-- Dataset follows --
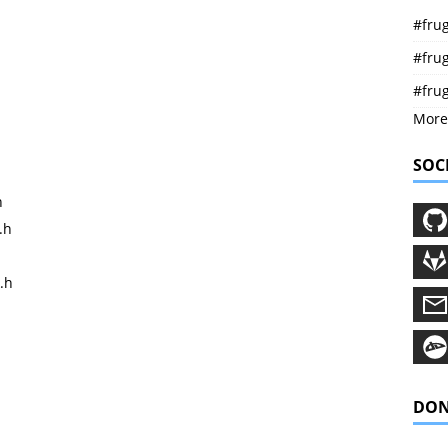
#frug
#frug
#fru
More
SOC
h
.h
.h
DON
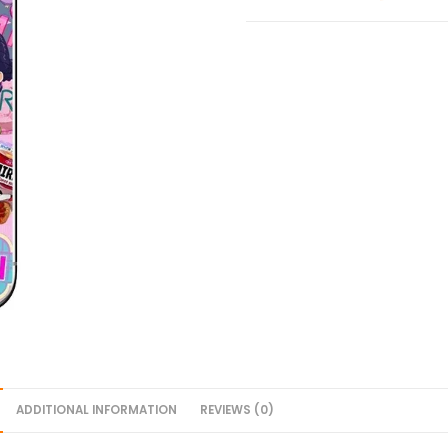
ADDITIONAL INFORMATION
REVIEWS (0)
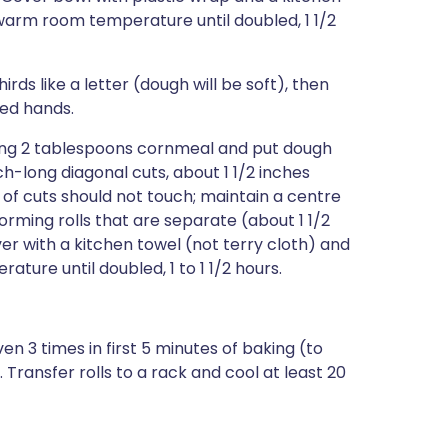
 warm room temperature until doubled, 1 1/2
ds like a letter (dough will be soft), then
ured hands.
ning 2 tablespoons cornmeal and put dough
ch-long diagonal cuts, about 1 1/2 inches
s of cuts should not touch; maintain a centre
forming rolls that are separate (about 1 1/2
er with a kitchen towel (not terry cloth) and
ature until doubled, 1 to 1 1/2 hours.
en 3 times in first 5 minutes of baking (to
 Transfer rolls to a rack and cool at least 20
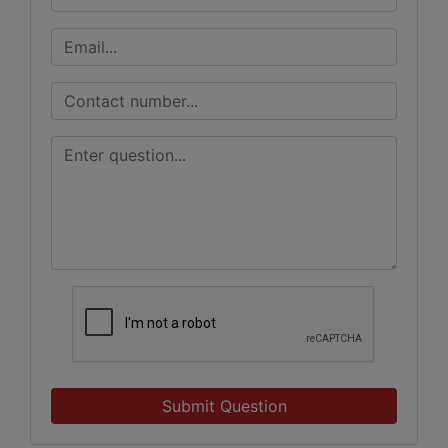
Submit Question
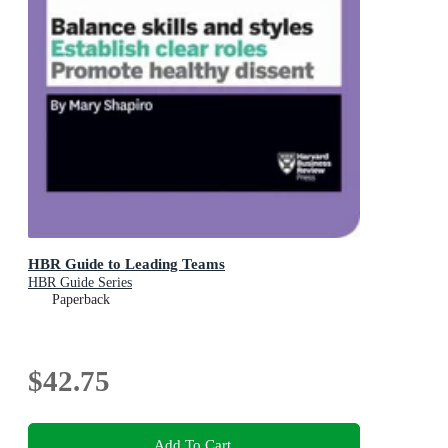
HBR Guide to Leading Teams
HBR Guide Series
Paperback
$42.75
Add To Cart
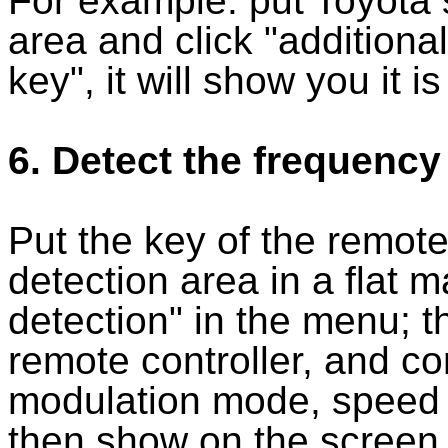
For example: put Toyota 
area and click "additional
key", it will show you it 
6. Detect the frequency
Put the key of the remote
detection area in a flat 
detection" in the menu; t
remote controller, and c
modulation mode, speed 
then show on the screen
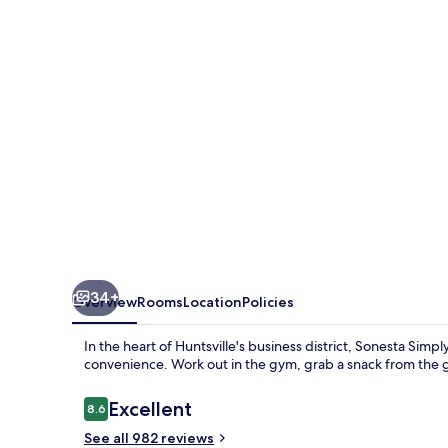
Huntsville
Research
Park
34+
Overview
Rooms
Location
Policies
In the heart of Huntsville's business district, Sonesta Simp
convenience. Work out in the gym, grab a snack from the gr
Reviews
Excellent
8.6
8.6 out of 10
See all 982 reviews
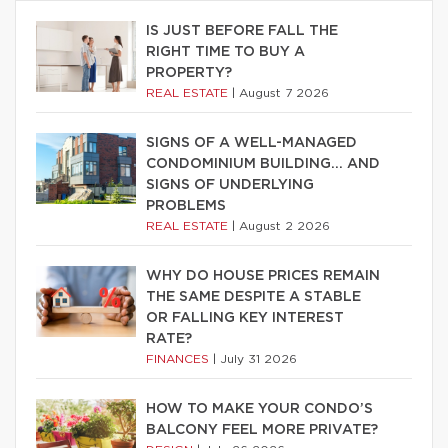
IS JUST BEFORE FALL THE
RIGHT TIME TO BUY A
PROPERTY?
REAL ESTATE
|
August 7 2026
SIGNS OF A WELL-MANAGED
CONDOMINIUM BUILDING… AND
SIGNS OF UNDERLYING
PROBLEMS
REAL ESTATE
|
August 2 2026
WHY DO HOUSE PRICES REMAIN
THE SAME DESPITE A STABLE
OR FALLING KEY INTEREST
RATE?
FINANCES
|
July 31 2026
HOW TO MAKE YOUR CONDO’S
BALCONY FEEL MORE PRIVATE?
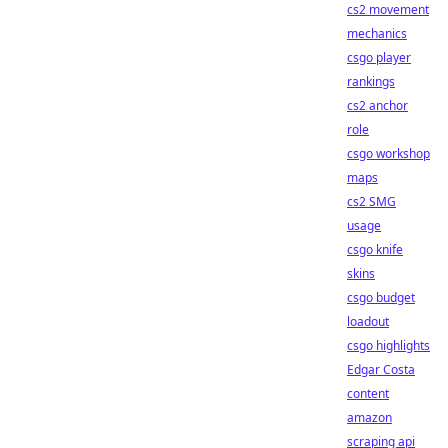
cs2 movement
mechanics
csgo player
rankings
cs2 anchor
role
csgo workshop
maps
cs2 SMG
usage
csgo knife
skins
csgo budget
loadout
csgo highlights
Edgar Costa
content
amazon
scraping api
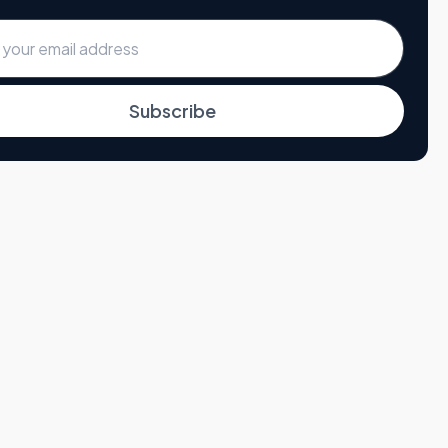
Subscribe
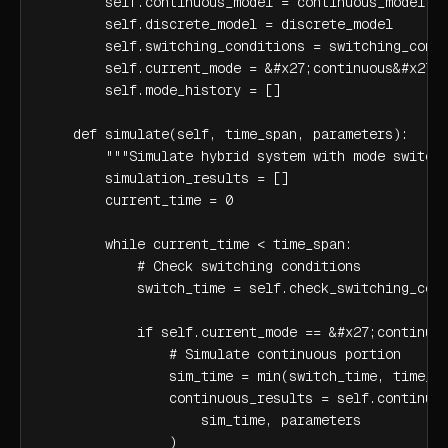
        self.continuous_model = continuous_model

        self.discrete_model = discrete_model

        self.switching_conditions = switching_condi
        self.current_mode = &#x27;continuous&#x27;

        self.mode_history = []

    def simulate(self, time_span, parameters):

        """Simulate hybrid system with mode switchi
        simulation_results = []

        current_time = 0

        while current_time < time_span:

            # Check switching conditions

            switch_time = self.check_switching_cond
            if self.current_mode == &#x27;continuou
                # Simulate continuous portion

                sim_time = min(switch_time, time_sp
                continuous_results = self.continuou
                    sim_time, parameters

                )
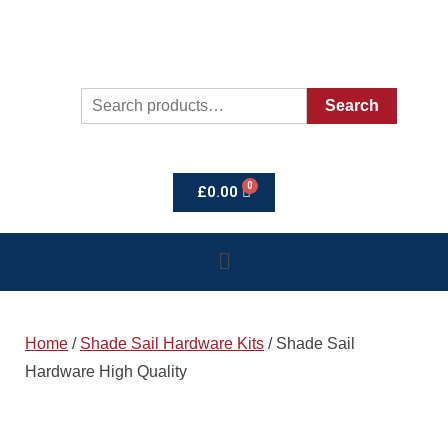
Search
£
0.00
Home
/
Shade Sail Hardware Kits
/ Shade Sail
Hardware High Quality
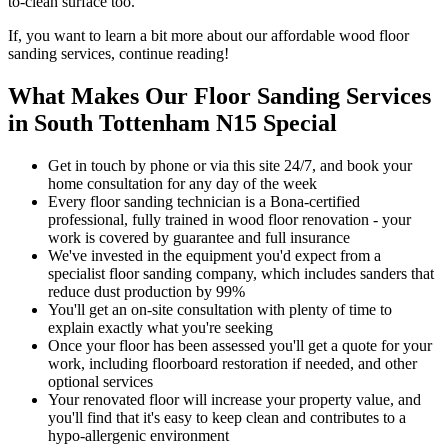
to-clean surface too.
If, you want to learn a bit more about our affordable wood floor
sanding services, continue reading!
What Makes Our Floor Sanding Services
in South Tottenham N15 Special
Get in touch by phone or via this site 24/7, and book your
home consultation for any day of the week
Every floor sanding technician is a Bona-certified
professional, fully trained in wood floor renovation - your
work is covered by guarantee and full insurance
We've invested in the equipment you'd expect from a
specialist floor sanding company, which includes sanders that
reduce dust production by 99%
You'll get an on-site consultation with plenty of time to
explain exactly what you're seeking
Once your floor has been assessed you'll get a quote for your
work, including floorboard restoration if needed, and other
optional services
Your renov
ated floor will increase your property value, and
you'll find that it's easy to keep clean and contributes to a
hypo-allergenic environment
-- Dataset concluded --
→ **Exercise directions**
Your answer should be only a number: how many lines in the records hold the word "cuts".

→ **Solution for this problem**
2